-- Aim of the task --
Your task is to transcribe the records exactly, skipping every image.

(Material supplied Opens)

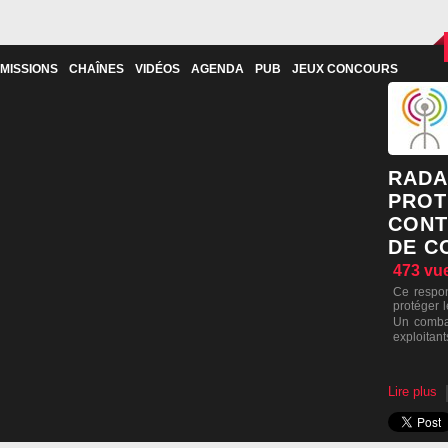
MISSIONS
CHAÎNES
VIDÉOS
AGENDA
PUB
JEUX CONCOURS
RADAR
PROT
CONT
DE C
473
vu
Ce respo
protéger 
Un combat
exploitant
Lire plus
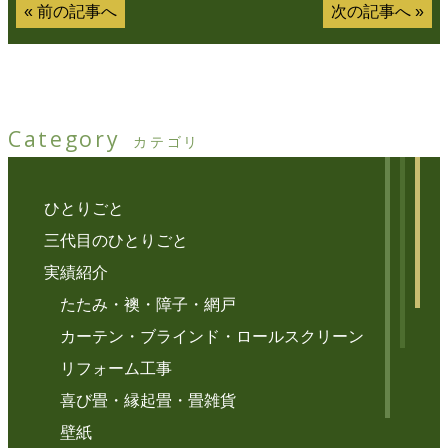
«
前の記事へ
次の記事へ
»
Category
カテゴリ
ひとりごと
三代目のひとりごと
実績紹介
たたみ・襖・障子・網戸
カーテン・ブラインド・ロールスクリーン
リフォーム工事
喜び畳・縁起畳・畳雑貨
壁紙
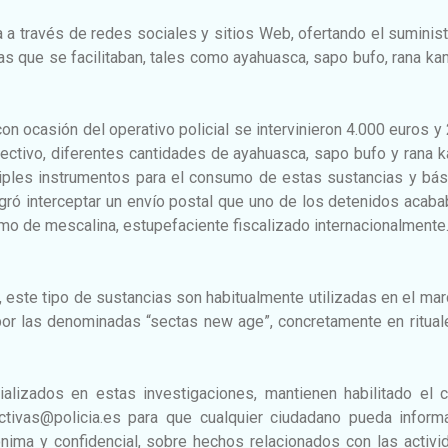
a través de redes sociales y sitios Web, ofertando el suminis
as que se facilitaban, tales como ayahuasca, sapo bufo, rana k
con ocasión del operativo policial se intervinieron 4.000 euros y
ectivo, diferentes cantidades de ayahuasca, sapo bufo y rana 
tiples instrumentos para el consumo de estas sustancias y bás
gró interceptar un envío postal que uno de los detenidos acab
ramo de mescalina, estupefaciente fiscalizado internacionalmente
 este tipo de sustancias son habitualmente utilizadas en el ma
or las denominadas “sectas new age”, concretamente en ritual
alizados en estas investigaciones, mantienen habilitado el c
ctivas@policia.es para que cualquier ciudadano pueda informa
ima y confidencial, sobre hechos relacionados con las activi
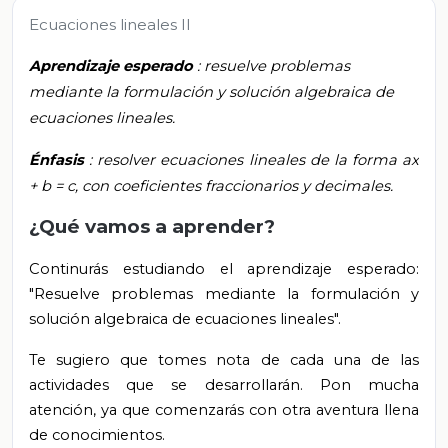
Ecuaciones lineales II
Aprendizaje esperado
: resuelve problemas
mediante la formulación y solución algebraica de
ecuaciones lineales.
Énfasis
: resolver ecuaciones lineales de la forma ax
+ b = c, con coeficientes fraccionarios y decimales.
¿Qué vamos a aprender?
Continurás estudiando el aprendizaje esperado:
"Resuelve problemas mediante la formulación y
solución algebraica de ecuaciones lineales".
Te sugiero que tomes nota de cada una de las
actividades que se desarrollarán. Pon mucha
atención, ya que comenzarás con otra aventura llena
de conocimientos.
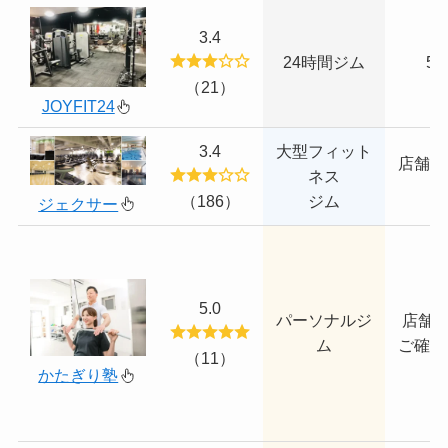
3.4
24時間ジム
5,
（21）
JOYFIT24
3.4
大型フィット
店舗に
ネス
あ
（186）
ジム
ジェクサー
5.0
パーソナルジ
店舗H
ム
ご確認
（11）
かたぎり塾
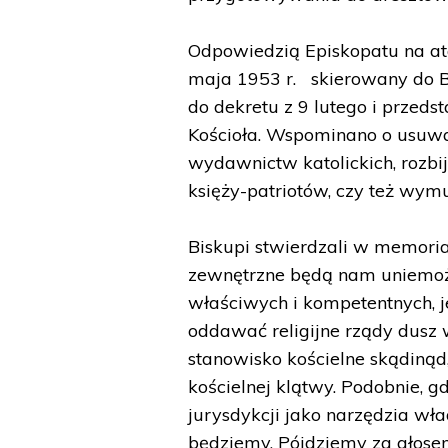
Odpowiedzią Episkopatu na ata
maja 1953 r. skierowany do B
do dekretu z 9 lutego i przed
Kościoła. Wspominano o usuwaniu
wydawnictw katolickich, rozbi
księży-patriotów, czy też wy
Biskupi stwierdzali w memorial
zewnętrzne będą nam uniemoż
właściwych i kompetentnych, j
oddawać religijne rządy dusz 
stanowisko kościelne skądiną
kościelnej klątwy. Podobnie, 
jurysdykcji jako narzędzia wład
będziemy. Pójdziemy za głose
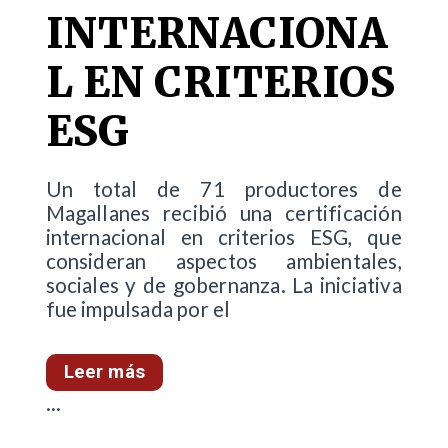
INTERNACIONA
L EN CRITERIOS
ESG
Un total de 71 productores de
Magallanes recibió una certificación
internacional en criterios ESG, que
consideran aspectos ambientales,
sociales y de gobernanza. La iniciativa
fue impulsada por el
Leer más
...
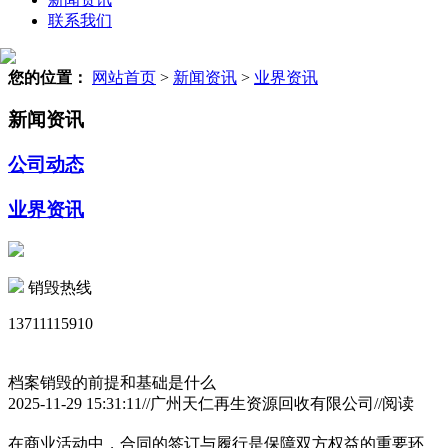
联系我们
您的位置：
网站首页
>
新闻资讯
>
业界资讯
新闻资讯
公司动态
业界资讯
销毁热线
13711115910
档案销毁的前提和基础是什么
2025-11-29 15:31:11//广州天仁再生资源回收有限公司//阅读
在商业活动中，合同的签订与履行是保障双方权益的重要环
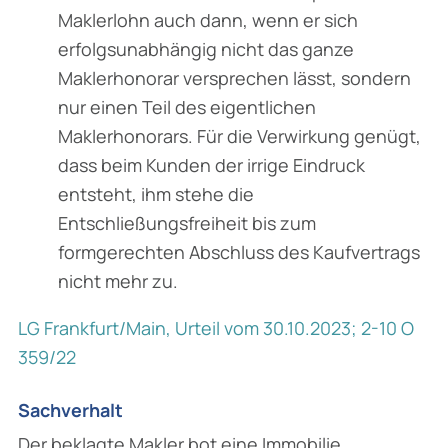
Maklerlohn auch dann, wenn er sich
erfolgsunabhängig nicht das ganze
Maklerhonorar versprechen lässt, sondern
nur einen Teil des eigentlichen
Maklerhonorars. Für die Verwirkung genügt,
dass beim Kunden der irrige Eindruck
entsteht, ihm stehe die
Entschließungsfreiheit bis zum
formgerechten Abschluss des Kaufvertrags
nicht mehr zu.
LG Frankfurt/Main, Urteil vom 30.10.2023; 2-10 O
359/22
Sachverhalt
Der beklagte Makler bot eine Immobilie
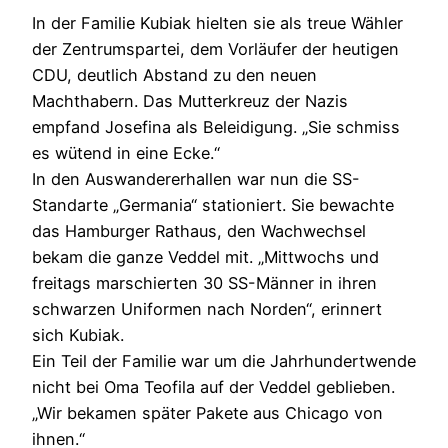
In der Familie Kubiak hielten sie als treue Wähler
der Zentrumspartei, dem Vorläufer der heutigen
CDU, deutlich Abstand zu den neuen
Machthabern. Das Mutterkreuz der Nazis
empfand Josefina als Beleidigung. „Sie schmiss
es wütend in eine Ecke.“
In den Auswandererhallen war nun die SS-
Standarte „Germania“ stationiert. Sie bewachte
das Hamburger Rathaus, den Wachwechsel
bekam die ganze Veddel mit. „Mittwochs und
freitags marschierten 30 SS-Männer in ihren
schwarzen Uniformen nach Norden“, erinnert
sich Kubiak.
Ein Teil der Familie war um die Jahrhundertwende
nicht bei Oma Teofila auf der Veddel geblieben.
„Wir bekamen später Pakete aus Chicago von
ihnen.“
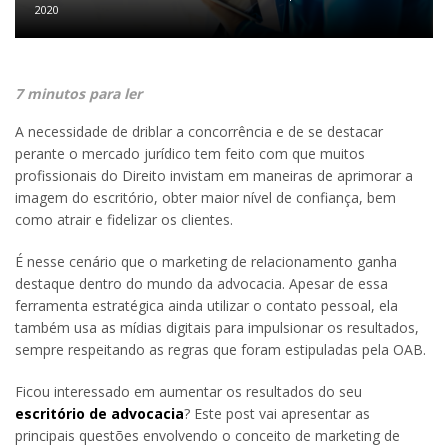
2020
7 minutos para ler
A necessidade de driblar a concorrência e de se destacar
perante o mercado jurídico tem feito com que muitos
profissionais do Direito invistam em maneiras de aprimorar a
imagem do escritório, obter maior nível de confiança, bem
como atrair e fidelizar os clientes.
É nesse cenário que o marketing de relacionamento ganha
destaque dentro do mundo da advocacia. Apesar de essa
ferramenta estratégica ainda utilizar o contato pessoal, ela
também usa as mídias digitais para impulsionar os resultados,
sempre respeitando as regras que foram estipuladas pela OAB.
Ficou interessado em aumentar os resultados do seu
escritório de advocacia
? Este post vai apresentar as
principais questões envolvendo o conceito de marketing de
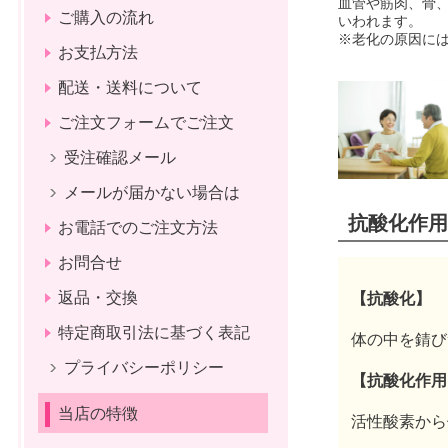
血管や筋肉、骨
ご購入の流れ
いわれます。
※老化の原因に
お支払方法
配送・送料について
ご注文フォームでご注文
受注確認メール
メールが届かない場合は
抗酸化作用
お電話でのご注文方法
お問合せ
返品・交換
【抗酸化】
特定商取引法に基づく表記
体の中を錆び
プライバシーポリシー
【抗酸化作用
当店の特徴
活性酸素から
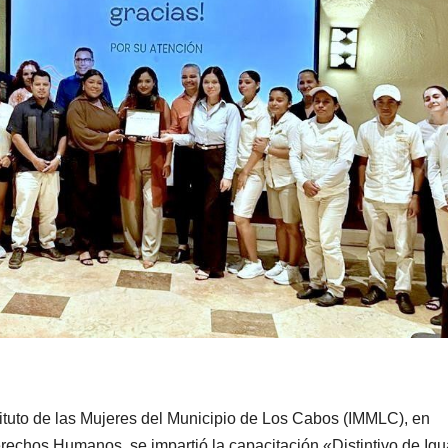
nstituto de las Mujeres del Municipio de Los Cabos (IMMLC), en
rechos Humanos, se impartió la capacitación «Distintivo de Ig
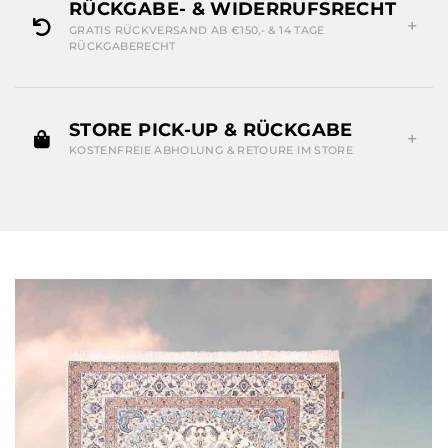
RÜCKGABE- & WIDERRUFSRECHT
GRATIS RÜCKVERSAND AB €150,- & 14 TAGE
RÜCKGABERECHT
STORE PICK-UP & RÜCKGABE
KOSTENFREIE ABHOLUNG & RETOURE IM STORE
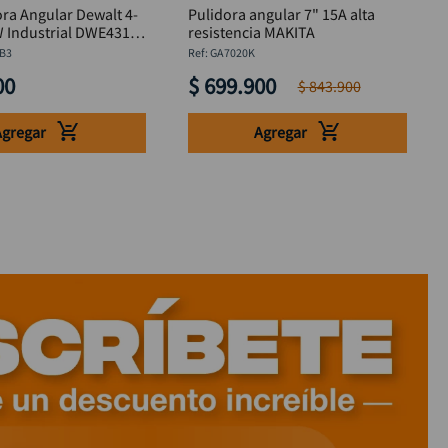
ra Angular Dewalt 4-
Pulidora angular 7" 15A alta
 Industrial DWE4315-
resistencia MAKITA
B3
:
GA7020K
00
$
699
.
900
$
843
.
900
Agregar
Agregar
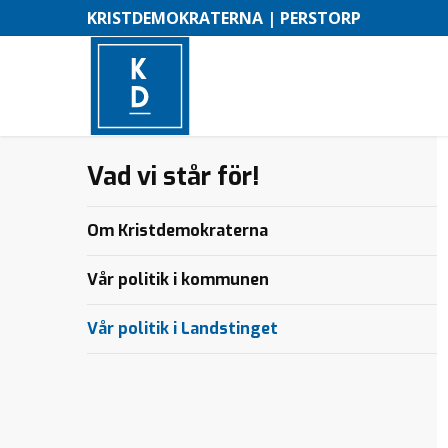
KRISTDEMOKRATERNA | PERSTORP
Vad vi står för!
–
M
Om Kristdemokraterna
e
n
Vår politik i kommunen
y
Vår politik i Landstinget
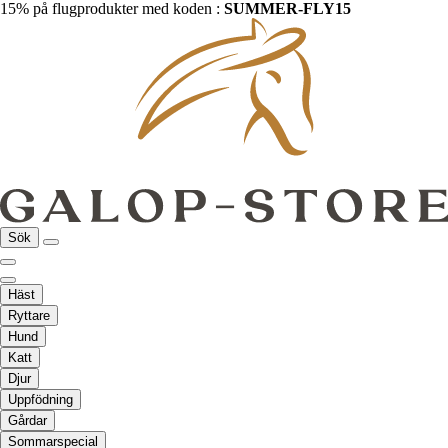
15% på flugprodukter med koden :
SUMMER-FLY15
Sök
Häst
Ryttare
Hund
Katt
Djur
Uppfödning
Gårdar
Sommarspecial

(Material supplied Closes)

-- Response box --
MISSIONS
CHAÎNES
VIDÉOS
AGENDA
PUB
JEUX CONCOURS
RADAR
PROT
CONT
DE C
473
vu
Ce respo
protéger 
Un combat
exploitant
Lire plus
«
前の記事へ
次の記事へ
»
Category
カテゴリ
ひとりごと
三代目のひとりごと
実績紹介
たたみ・襖・障子・網戸
カーテン・ブラインド・ロールスクリーン
リフォーム工事
喜び畳・縁起畳・畳雑貨
壁紙
a través de redes sociales y sitios Web, ofertando el suminis
as que se facilitaban, tales como ayahuasca, sapo bufo, rana k
con ocasión del operativo policial se intervinieron 4.000 euros y
ectivo, diferentes cantidades de ayahuasca, sapo bufo y rana 
tiples instrumentos para el consumo de estas sustancias y bás
gró interceptar un envío postal que uno de los detenidos acab
ramo de mescalina, estupefaciente fiscalizado internacionalmente
 este tipo de sustancias son habitualmente utilizadas en el ma
or las denominadas “sectas new age”, concretamente en ritual
alizados en estas investigaciones, mantienen habilitado el c
ctivas@policia.es para que cualquier ciudadano pueda informa
ima y confidencial, sobre hechos relacionados con las activi
Ecuaciones lineales II
Aprendizaje esperado
: resuelve problemas
mediante la formulación y solución algebraica de
ecuaciones lineales.
Énfasis
: resolver ecuaciones lineales de la forma ax
+ b = c, con coeficientes fraccionarios y decimales.
¿Qué vamos a aprender?
Continurás estudiando el aprendizaje esperado:
"Resuelve problemas mediante la formulación y
solución algebraica de ecuaciones lineales".
Te sugiero que tomes nota de cada una de las
actividades que se desarrollarán. Pon mucha
atención, ya que comenzarás con otra aventura llena
de conocimientos.
3.4
24時間ジム
5,
（21）
JOYFIT24
3.4
大型フィット
店舗に
ネス
あ
（186）
ジム
ジェクサー
5.0
パーソナルジ
店舗H
ム
ご確認
（11）
かたぎり塾
Odpowiedzią Episkopatu na ata
maja 1953 r. skierowany do B
do dekretu z 9 lutego i przed
Kościoła. Wspominano o usuwaniu
wydawnictw katolickich, rozbi
księży-patriotów, czy też wy
Biskupi stwierdzali w memorial
zewnętrzne będą nam uniemoż
właściwych i kompetentnych, j
oddawać religijne rządy dusz 
stanowisko kościelne skądiną
kościelnej klątwy. Podobnie, 
jurysdykcji jako narzędzia wład
będziemy. Pójdziemy za głose
INTERNACIONA
L EN CRITERIOS
ESG
Un total de 71 productores de
Magallanes recibió una certificación
internacional en criterios ESG, que
consideran aspectos ambientales,
sociales y de gobernanza. La iniciativa
fue impulsada por el
Leer más
...
联系我们
您的位置：
网站首页
>
新闻资讯
>
业界资讯
新闻资讯
公司动态
业界资讯
销毁热线
13711115910
档案销毁的前提和基础是什么
2025-11-29 15:31:11//广州天仁再生资源回收有限公司//阅读
在商业活动中，合同的签订与履行是保障双方权益的重要环
Maklerlohn auch dann, wenn er sich
erfolgsunabhängig nicht das ganze
Maklerhonorar versprechen lässt, sondern
nur einen Teil des eigentlichen
Maklerhonorars. Für die Verwirkung genügt,
dass beim Kunden der irrige Eindruck
entsteht, ihm stehe die
Entschließungsfreiheit bis zum
formgerechten Abschluss des Kaufvertrags
nicht mehr zu.
LG Frankfurt/Main, Urteil vom 30.10.2023; 2-10 O
359/22
Sachverhalt
Der beklagte Makler bot eine Immobilie
In der Familie Kubiak hielten sie als treue Wähler
der Zentrumspartei, dem Vorläufer der heutigen
CDU, deutlich Abstand zu den neuen
Machthabern. Das Mutterkreuz der Nazis
empfand Josefina als Beleidigung. „Sie schmiss
es wütend in eine Ecke.“
In den Auswandererhallen war nun die SS-
Standarte „Germania“ stationiert. Sie bewachte
das Hamburger Rathaus, den Wachwechsel
bekam die ganze Veddel mit. „Mittwochs und
freitags marschierten 30 SS-Männer in ihren
schwarzen Uniformen nach Norden“, erinnert
sich Kubiak.
Ein Teil der Familie war um die Jahrhundertwende
nicht bei Oma Teofila auf der Veddel geblieben.
„Wir bekamen später Pakete aus Chicago von
ihnen.“
2020
7 minutos para ler
A necessidade de driblar a concorrência e de se destacar
perante o mercado jurídico tem feito com que muitos
profissionais do Direito invistam em maneiras de aprimorar a
imagem do escritório, obter maior nível de confiança, bem
como atrair e fidelizar os clientes.
É nesse cenário que o marketing de relacionamento ganha
destaque dentro do mundo da advocacia. Apesar de essa
ferramenta estratégica ainda utilizar o contato pessoal, ela
também usa as mídias digitais para impulsionar os resultados,
sempre respeitando as regras que foram estipuladas pela OAB.
Ficou interessado em aumentar os resultados do seu
escritório de advocacia
? Este post vai apresentar as
principais questões envolvendo o conceito de marketing de
血管や筋肉、骨
ご購入の流れ
いわれます。
※老化の原因に
お支払方法
配送・送料について
ご注文フォームでご注文
受注確認メール
メールが届かない場合は
抗酸化作用
お電話でのご注文方法
お問合せ
返品・交換
【抗酸化】
特定商取引法に基づく表記
体の中を錆び
プライバシーポリシー
【抗酸化作用
当店の特徴
活性酸素から
nstituto de las Mujeres del Municipio de Los Cabos (IMMLC), en
rechos Humanos, se impartió la capacitación «Distintivo de Ig
RÜCKGABE- & WIDERRUFSRECHT
GRATIS RÜCKVERSAND AB €150,- & 14 TAGE
RÜCKGABERECHT
STORE PICK-UP & RÜCKGABE
KOSTENFREIE ABHOLUNG & RETOURE IM STORE
ra Angular Dewalt 4-
Pulidora angular 7" 15A alta
 Industrial DWE4315-
resistencia MAKITA
B3
:
GA7020K
00
$
699
.
900
$
843
.
900
Agregar
Agregar
KRISTDEMOKRATERNA | PERSTORP
Vad vi står för!
–
M
Om Kristdemokraterna
e
n
Vår politik i kommunen
y
Vår politik i Landstinget
15% på flugprodukter med koden :
SUMMER-FLY15
Sök
Häst
Ryttare
Hund
Katt
Djur
Uppfödning
Gårdar
Sommarspecial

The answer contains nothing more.